Implicações e direções futuras
Rui Costa, o autor sénior do estudo, continua a história: “As nossas descobertas sugerem que os neurónios dopaminérgicos relacionados com o movimento fazem mais do que apenas fornecer motivação geral para se mover – eles podem modular a duração de uma sequência de movimentos num membro contralateral, por exemplo . Em contraste, a atividade dos neurônios dopaminérgicos relacionados à recompensa é mais universal e não favorece um lado em detrimento do outro. Isto revela um papel mais complexo dos neurônios dopaminérgicos no movimento do que se pensava anteriormente.”
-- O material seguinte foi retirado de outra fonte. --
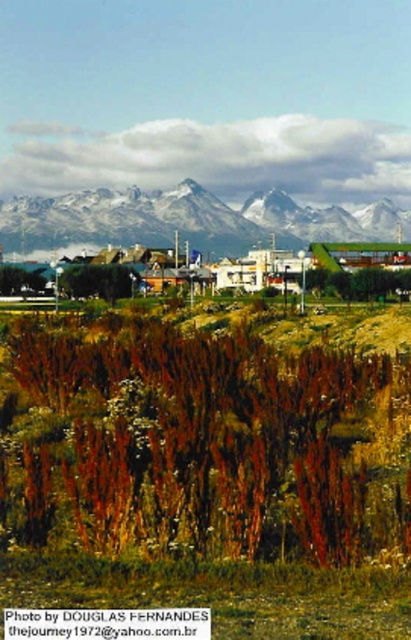 Question: Which object is positioned closest to the white matte building at center?

Choices:
 (A) snowy granite mountain range at upper center
 (B) brown grass at lower center

Answer: (A)

Question: Estimate the real-world distances between objects in this image. Which object is farther from the white matte building at center?

Choices:
 (A) snowy granite mountain range at upper center
 (B) brown grass at lower center

Answer: (B)

Question: Where is brown grass at lower center located in relation to snowy granite mountain range at upper center in the image?

Choices:
 (A) above
 (B) below

Answer: (B)

Question: Can you confirm if brown grass at lower center is positioned to the right of snowy granite mountain range at upper center?

Choices:
 (A) no
 (B) yes

Answer: (B)

Question: Among these objects, which one is farthest from the camera?

Choices:
 (A) snowy granite mountain range at upper center
 (B) white matte building at center

Answer: (A)

Question: Can you confirm if brown grass at lower center is positioned above white matte building at center?

Choices:
 (A) no
 (B) yes

Answer: (A) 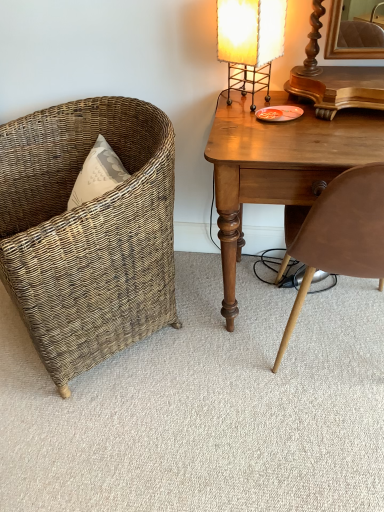 At what (x,y) coordinates should I click in order to perform the action: click on empty space that is in between woven brown chair at left, which is the 2th chair from right to left, and wooden desk at right. Please return your answer as a coordinate pair (x, y). Looking at the image, I should click on (199, 332). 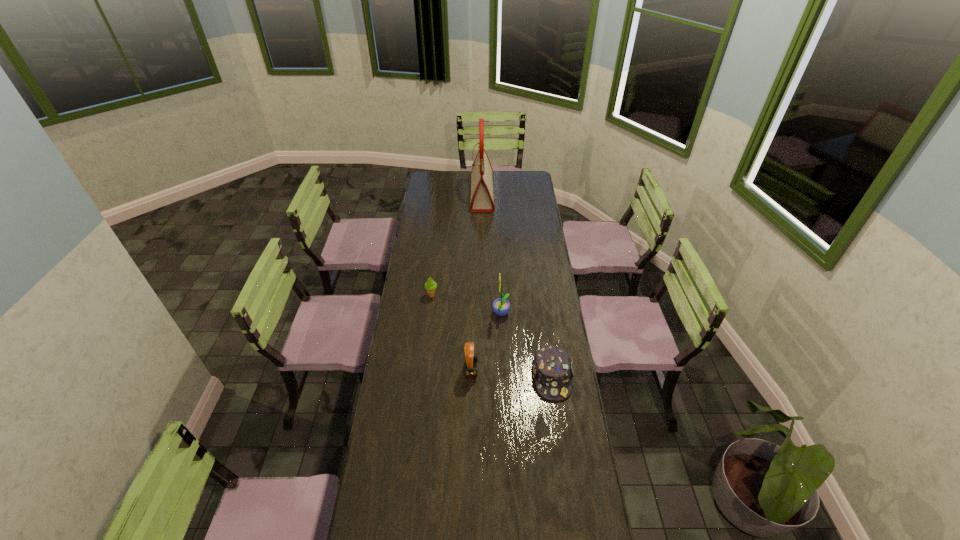 Find the location of a particular element. vacant area located 0.200m on the front-facing side of the sunflower is located at coordinates (448, 314).

Image resolution: width=960 pixels, height=540 pixels. What are the coordinates of `blank space located on the front-facing side of the sunflower` in the screenshot? It's located at (479, 314).

Identify the location of free space located 0.210m on the front-facing side of the sunflower. This screenshot has width=960, height=540. (446, 314).

What are the coordinates of `vacant region located 0.220m on the ear cups of the headset` in the screenshot? It's located at (533, 370).

Where is `vacant space located 0.090m on the left of the icecream`? This screenshot has width=960, height=540. vacant space located 0.090m on the left of the icecream is located at coordinates (407, 295).

Identify the location of free space located on the front-facing side of the rightmost object. This screenshot has height=540, width=960. (560, 429).

This screenshot has height=540, width=960. I want to click on object positioned at the far edge, so click(481, 201).

This screenshot has width=960, height=540. Find the location of `object positioned at the left edge`. object positioned at the left edge is located at coordinates (430, 285).

Find the location of a particular element. Image resolution: width=960 pixels, height=540 pixels. object present at the right edge is located at coordinates (552, 368).

Find the location of a particular element. vacant space at the far edge is located at coordinates (501, 172). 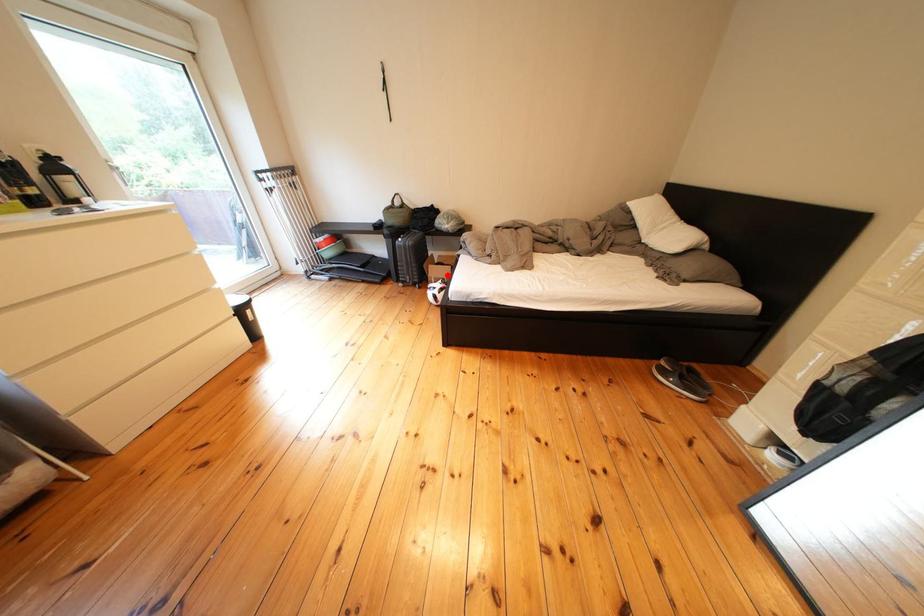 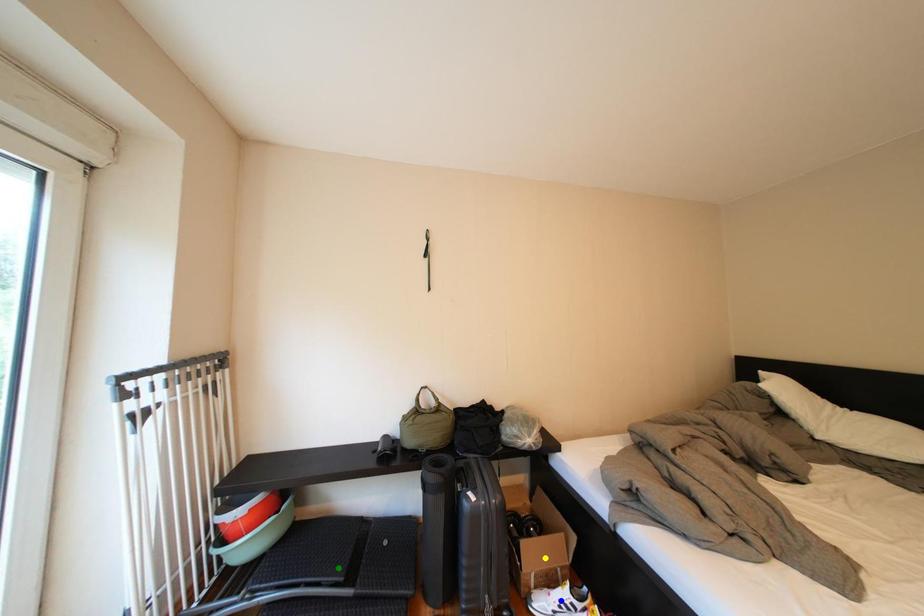 Question: I am providing you with two images of the same scene from different viewpoints. A red point is marked on the first image. You are given multiple points on the second image. Which mark in image 2 goes with the point in image 1?

Choices:
 (A) green point
 (B) blue point
 (C) yellow point

Answer: (C) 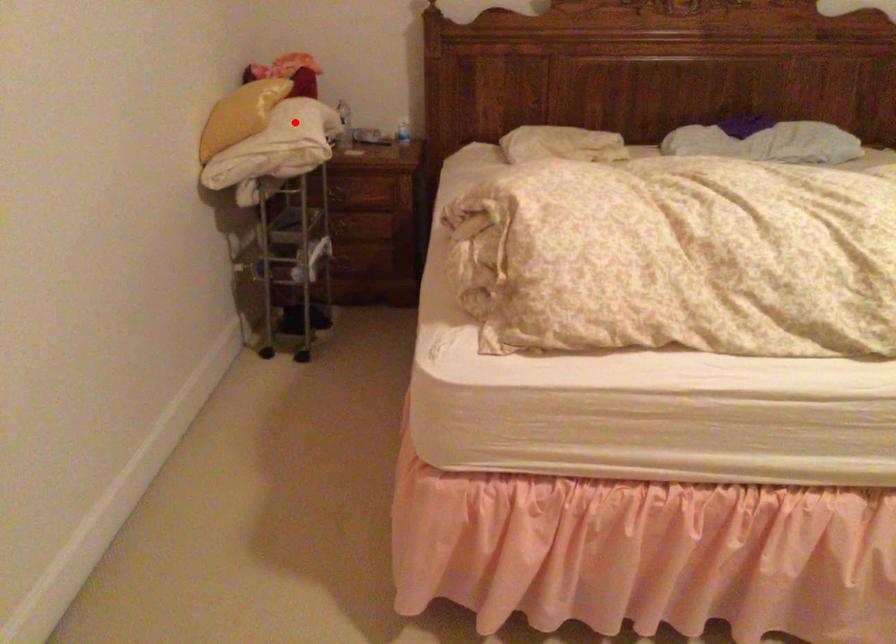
Costa reflete: “Os diferentes sintomas observados em pacientes com DP talvez possam estar relacionados com a perda de neurônios dopaminérgicos – por exemplo, aqueles mais ligados ao movimento ou à recompensa. Isto poderia potencialmente melhorar as estratégias de gestão da doença que são mais adaptadas ao tipo de neurónios dopaminérgicos que são perdidos, especialmente agora que sabemos que existem diferentes tipos de neurónios dopaminérgicos geneticamente definidos no cérebro.”
Referência: “A atividade dos neurônios dopaminérgicos codifica a duração das próximas sequências de movimento contralateral” por Marcelo D. Mendonça, Joaquim Alves da Silva, Ledia F. Hernandez, Ivan Castela, José Obeso e Rui M. Costa, 19 de fevereiro de 2024, Biologia Atual.